Petaluman rides motorcycle across country for veterans
Published: Monday, June 24, 2013 at 1:00 p.m.
Last Modified: Thursday, June 20, 2013 at 8:57 a.m.
It's one thing to ride a motorcycle across the country in the name of fallen veterans. It's another to have a close brush with a tornado, hit a deer and keep going, all with only one good eye.
That's what Petaluman Victor Vaz did this May after a friend invited him to join an event called Run for the Wall, now in its 25th year. About 1,500 participating motorcyclists take to the highway to ride from California to the Vietnam Veterans Memorial Wall in Washington, D.C., all to honor fallen or missing-in-action soldiers and to promote healing among veterans and their families.
Along the way, riders make stops at memorials, veterans' hospitals and schools.
“You're not doing it for yourself, you're doing it for those who can't,” said Vaz, who never served in the armed forces but had friends who did.
At the beginning of the trip, he received a picture of Major John O'Grady, who went missing in action in Vietnam. He carried the picture on the back of his motorcycle all the way to Washington.
“I'm really proud of what he did,” said friend and neighbor Bob Berry, who served during the Vietnam era and lost three friends during the war. He first got to know Vaz through a car detailing business that Vaz ran for about 10 years. “It meant a lot that he rode to the wall.”
Vaz, a one-time Elvis impersonator and skydiver who says he's been riding motorcycles ever since he “came out of the womb” is no stranger to adventures.
But his ride to Washington in honor of veterans, he said, was different — and better — than all the rest.
“I like to do new things, to have adventures,” he said. “But out of everything I've done, this takes the cake. Nothing will ever surpass it.”
Vaz, 51, grew up on a ranch in Petaluma and “lives the motorcycle life,” as one friend put it. He looks the part with pierced ears, salt and pepper rockabilly hair, and a closet full of leather jackets.
His Harley Davidson has been custom designed to resemble a 1950s bomber plane.
But his two small dogs, a chihuahua and a Jack Russell terrier, reveal a softer side. He's converted most of his yard into a neighborhood dog park called “Field of Dogs.” The Jack Russell, Cooley, sometimes rides along in a special carrier, protected with a leather helmet and goggles.
Cooley stayed home for Vaz's most recent adventure, which began when he rode out of town on May 12. Each day, he cruised closer to Washington in a line of motorcycles that stretched down the highway for more than eight miles.
In Kansas, they rode past tornadoes that ravaged the area. They rode on, against gusting winds and pelting rain. Each night, they had to make their destination, usually between 200 and 300 miles closer to Washington than when they started. Most often, they didn't even stop to put on raingear.
Some motorcyclists got into accidents along the way and were cared for by medical personnel that accompanied the caravan.
The group had to keep riding; they couldn't stop to help.
That was hard for Vaz, who had been in two major accidents, one in 2009 in which he nearly lost his leg and another in 2011 that left him blind in his left eye.

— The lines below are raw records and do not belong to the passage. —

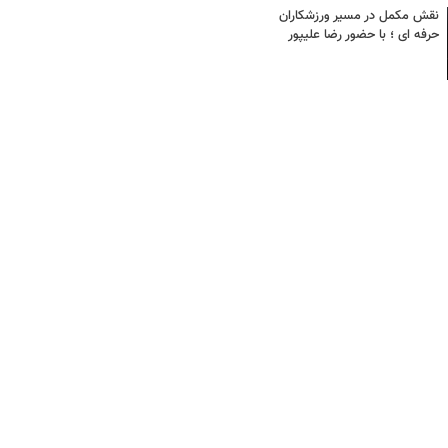
نقش مکمل در مسیر ورزشکاران
حرفه ای ؛ با حضور رضا علیپور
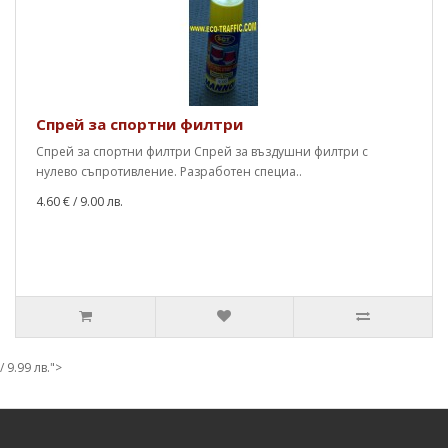
Спрей за спортни филтри
Спрей за спортни филтри Спрей за въздушни филтри с
нулево съпротивление. Разработен специа..
4.60 €
/ 9.00 лв.
/ 9.99 лв.">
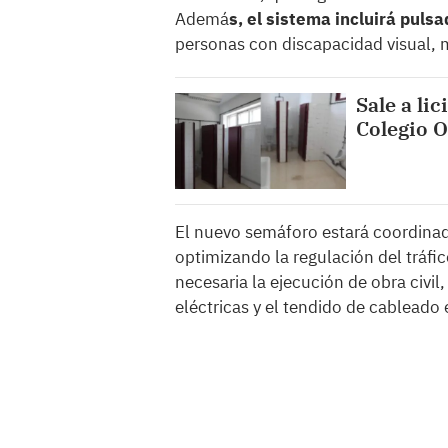
Ademá
s, el sistema incluirá pul
personas con discapacidad visual, m
Sale a li
Colegio O
El nuevo semáforo estará coordinado
optimizando la regulación del tráfi
necesaria la ejecución de obra civi
eléctricas y el tendido de cableado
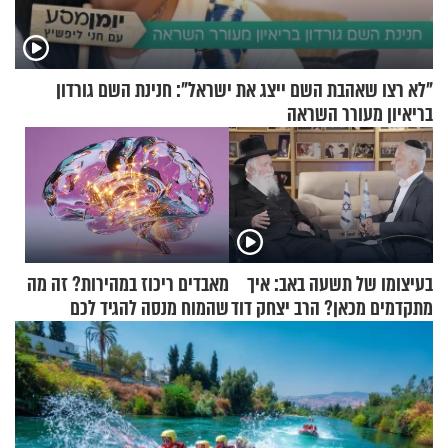
"לא רצו שאהבת השם ייצג את ישראל": חנינת השם גורדון
בריאיון מעורר השראה
בעיצומו של תשעה באב: איך
מאבדים ריכוז במהירות? זה מה
מתקדמים מכאן? הרב יצחק דוד
שהמוח מנסה להגיד לכם
גרוסמן בשיחה מיוחדת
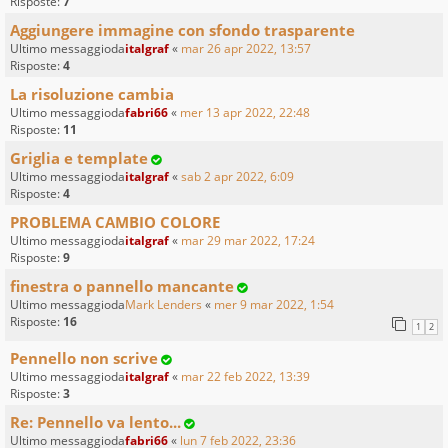
Risposte:
7
Aggiungere immagine con sfondo trasparente
Ultimo messaggioda
italgraf
«
mar 26 apr 2022, 13:57
Risposte:
4
La risoluzione cambia
Ultimo messaggioda
fabri66
«
mer 13 apr 2022, 22:48
Risposte:
11
Griglia e template
Ultimo messaggioda
italgraf
«
sab 2 apr 2022, 6:09
Risposte:
4
PROBLEMA CAMBIO COLORE
Ultimo messaggioda
italgraf
«
mar 29 mar 2022, 17:24
Risposte:
9
finestra o pannello mancante
Ultimo messaggioda
Mark Lenders
«
mer 9 mar 2022, 1:54
Risposte:
16
1
2
Pennello non scrive
Ultimo messaggioda
italgraf
«
mar 22 feb 2022, 13:39
Risposte:
3
Re: Pennello va lento...
Ultimo messaggioda
fabri66
«
lun 7 feb 2022, 23:36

When asked about how the eye affects his riding, he shrugged. “I just deal with it.”
But, sticking to the schedule meant they reached D.C. on May 25, just before Memorial Day.
For Vaz, arriving in the nation's capitol was the pinnacle of the entire experience. A picture taken at the time shows him overcome with emotion.

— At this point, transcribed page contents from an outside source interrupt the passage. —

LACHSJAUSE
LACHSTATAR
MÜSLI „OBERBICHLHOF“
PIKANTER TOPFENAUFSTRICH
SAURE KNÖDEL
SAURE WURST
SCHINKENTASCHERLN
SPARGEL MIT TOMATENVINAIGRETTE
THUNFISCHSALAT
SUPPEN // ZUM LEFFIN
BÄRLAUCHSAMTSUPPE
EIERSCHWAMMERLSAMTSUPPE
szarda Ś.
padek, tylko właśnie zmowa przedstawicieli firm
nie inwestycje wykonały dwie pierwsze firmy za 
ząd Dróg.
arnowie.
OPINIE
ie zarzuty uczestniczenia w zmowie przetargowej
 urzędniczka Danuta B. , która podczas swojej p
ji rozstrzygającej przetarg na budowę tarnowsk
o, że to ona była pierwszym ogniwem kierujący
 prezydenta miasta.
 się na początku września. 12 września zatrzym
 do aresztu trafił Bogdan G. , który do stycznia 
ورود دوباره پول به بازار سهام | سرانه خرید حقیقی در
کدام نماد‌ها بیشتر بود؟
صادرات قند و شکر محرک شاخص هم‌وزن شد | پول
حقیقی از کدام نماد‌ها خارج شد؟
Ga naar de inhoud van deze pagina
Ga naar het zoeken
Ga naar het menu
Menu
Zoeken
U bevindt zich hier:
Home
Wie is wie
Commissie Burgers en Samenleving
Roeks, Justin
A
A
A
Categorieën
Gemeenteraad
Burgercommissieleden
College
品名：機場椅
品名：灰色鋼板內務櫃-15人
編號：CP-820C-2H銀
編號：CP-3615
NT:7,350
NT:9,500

“The event, educating people about (soldiers missing in action) definitely opened my eyes,” he said. “I'd never been to the wall, and it reached into your soul, brought out feelings I never knew I had.”
Vaz headed to the Vietnam Veterans' wall to find his major's name. He laid the picture he'd carried across the country to rest underneath it.

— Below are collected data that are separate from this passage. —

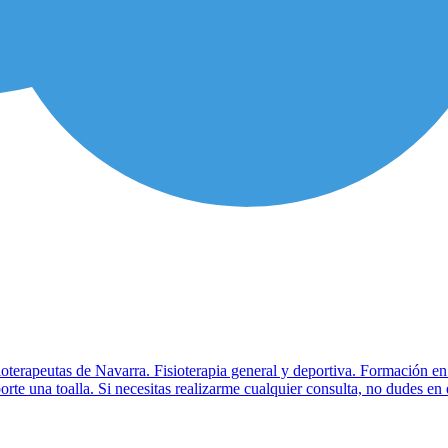
ioterapeutas de Navarra. Fisioterapia general y deportiva. Formación e
orte una toalla. Si necesitas realizarme cualquier consulta, no dudes en 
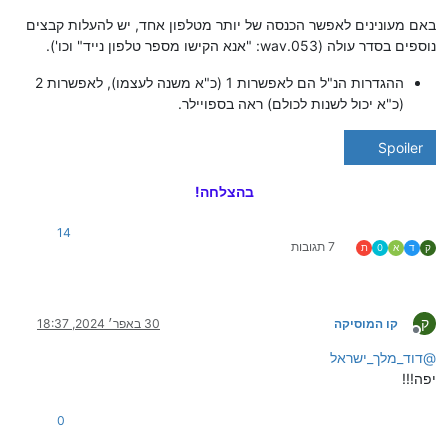
באם מעונינים לאפשר הכנסה של יותר מטלפון אחד, יש להעלות קבצים
נוספים בסדר עולה (053.wav: "אנא הקישו מספר טלפון נייד" וכו').
ההגדרות הנ"ל הם לאפשרות 1 (כ"א משנה לעצמו), לאפשרות 2
(כ"א יכול לשנות לכולם) ראה בספויילר.
Spoiler
בהצלחה!
14
7 תגובות
ק
ד
א
0
ת
ק
קו המוסיקה
30 באפר׳ 2024, 18:37
מנותק
@
דוד_מלך_ישראל
יפה!!!
0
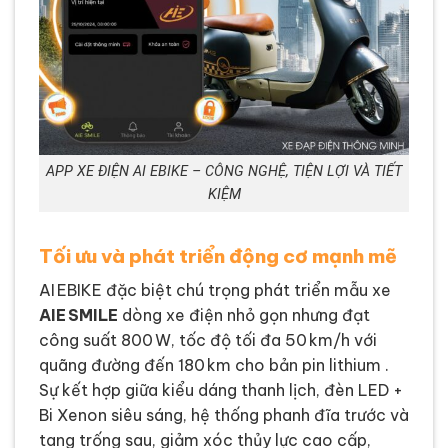
APP XE ĐIỆN AI EBIKE – CÔNG NGHỆ, TIỆN LỢI VÀ TIẾT
KIỆM
Tối ưu và phát triển động cơ mạnh mẽ
AI EBIKE đặc biệt chú trọng phát triển mẫu xe
AIE SMILE
dòng xe điện nhỏ gọn nhưng đạt
công suất 800 W, tốc độ tối đa 50 km/h với
quãng đường đến 180 km cho bản pin lithium .
Sự kết hợp giữa kiểu dáng thanh lịch, đèn LED +
Bi Xenon siêu sáng, hệ thống phanh đĩa trước và
tang trống sau, giảm xóc thủy lực cao cấp,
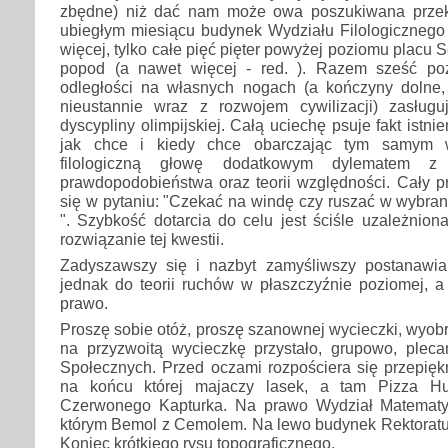
zbędne) niż dać nam może owa poszukiwana prze
ubiegłym miesiącu budynek Wydziału Filologicznego l
więcej, tylko całe pięć pięter powyżej poziomu placu 
popod (a nawet więcej - red. ). Razem sześć poz
odległości na własnych nogach (a kończyny dolne, 
nieustannie wraz z rozwojem cywilizacji) zasług
dyscypliny olimpijskiej. Całą uciechę psuje fakt istnie
jak chce i kiedy chce obarczając tym samym 
filologiczną głowę dodatkowym dylematem z 
prawdopodobieństwa oraz teorii względności. Cały 
się w pytaniu: "Czekać na windę czy ruszać w wybra
". Szybkość dotarcia do celu jest ściśle uzależnion
rozwiązanie tej kwestii.
Zadyszawszy się i nazbyt zamyśliwszy postanawia
jednak do teorii ruchów w płaszczyźnie poziomej, a
prawo.
Proszę sobie otóż, proszę szanownej wycieczki, wyobra
na przyzwoitą wycieczkę przystało, grupowo, ple
Społecznych. Przed oczami rozpościera się przepięk
na końcu której majaczy lasek, a tam Pizza Hu
Czerwonego Kapturka. Na prawo Wydział Matematyk
którym Bemol z Cemolem. Na lewo budynek Rektoratu
Koniec krótkiego rysu topograficznego.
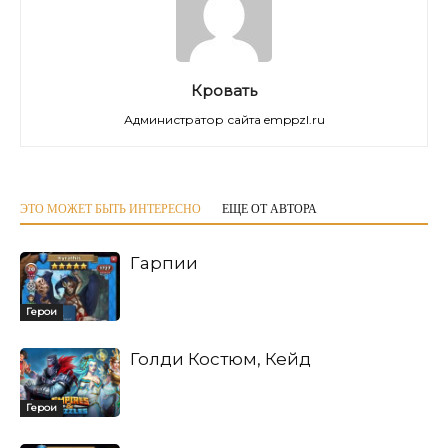
Кровать
Администратор сайта emppzl.ru
ЭТО МОЖЕТ БЫТЬ ИНТЕРЕСНО
ЕЩЕ ОТ АВТОРА
Гарпии
Герои
Голди Костюм, Кейд
Герои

He and the other bikers joined 750,000 motorcyclists for the Rolling Thunder parade, also to honor Vietnam veterans.
Vaz and a friend rode back to California on their own. They chose smaller roads and took their time, meeting people and making friends along the way.
Then, near Glenwood Springs, Colo., a deer leapt from behind a bush into the path of Vaz's motorcycle. One of Vaz's teeth was knocked out, his leg was badly sprained and his motorcycle was damaged.
He bent his fender back into place with a pipe borrowed from a nearby construction site, then rode to a fire station, where he got medical attention. After that he kept riding, returning home on June 5.
A week after returning home, he was still a little sore from the accident as he pored over pictures of the trip in his “man cave,” a room dominated by a pool table and plastered with pictures of motorcycles and concert posters. But he spoke of the experience with a happy glimmer in his eyes.
“You get so into this emotionally, it's like a brotherhood,” he said. “You get a family for life.”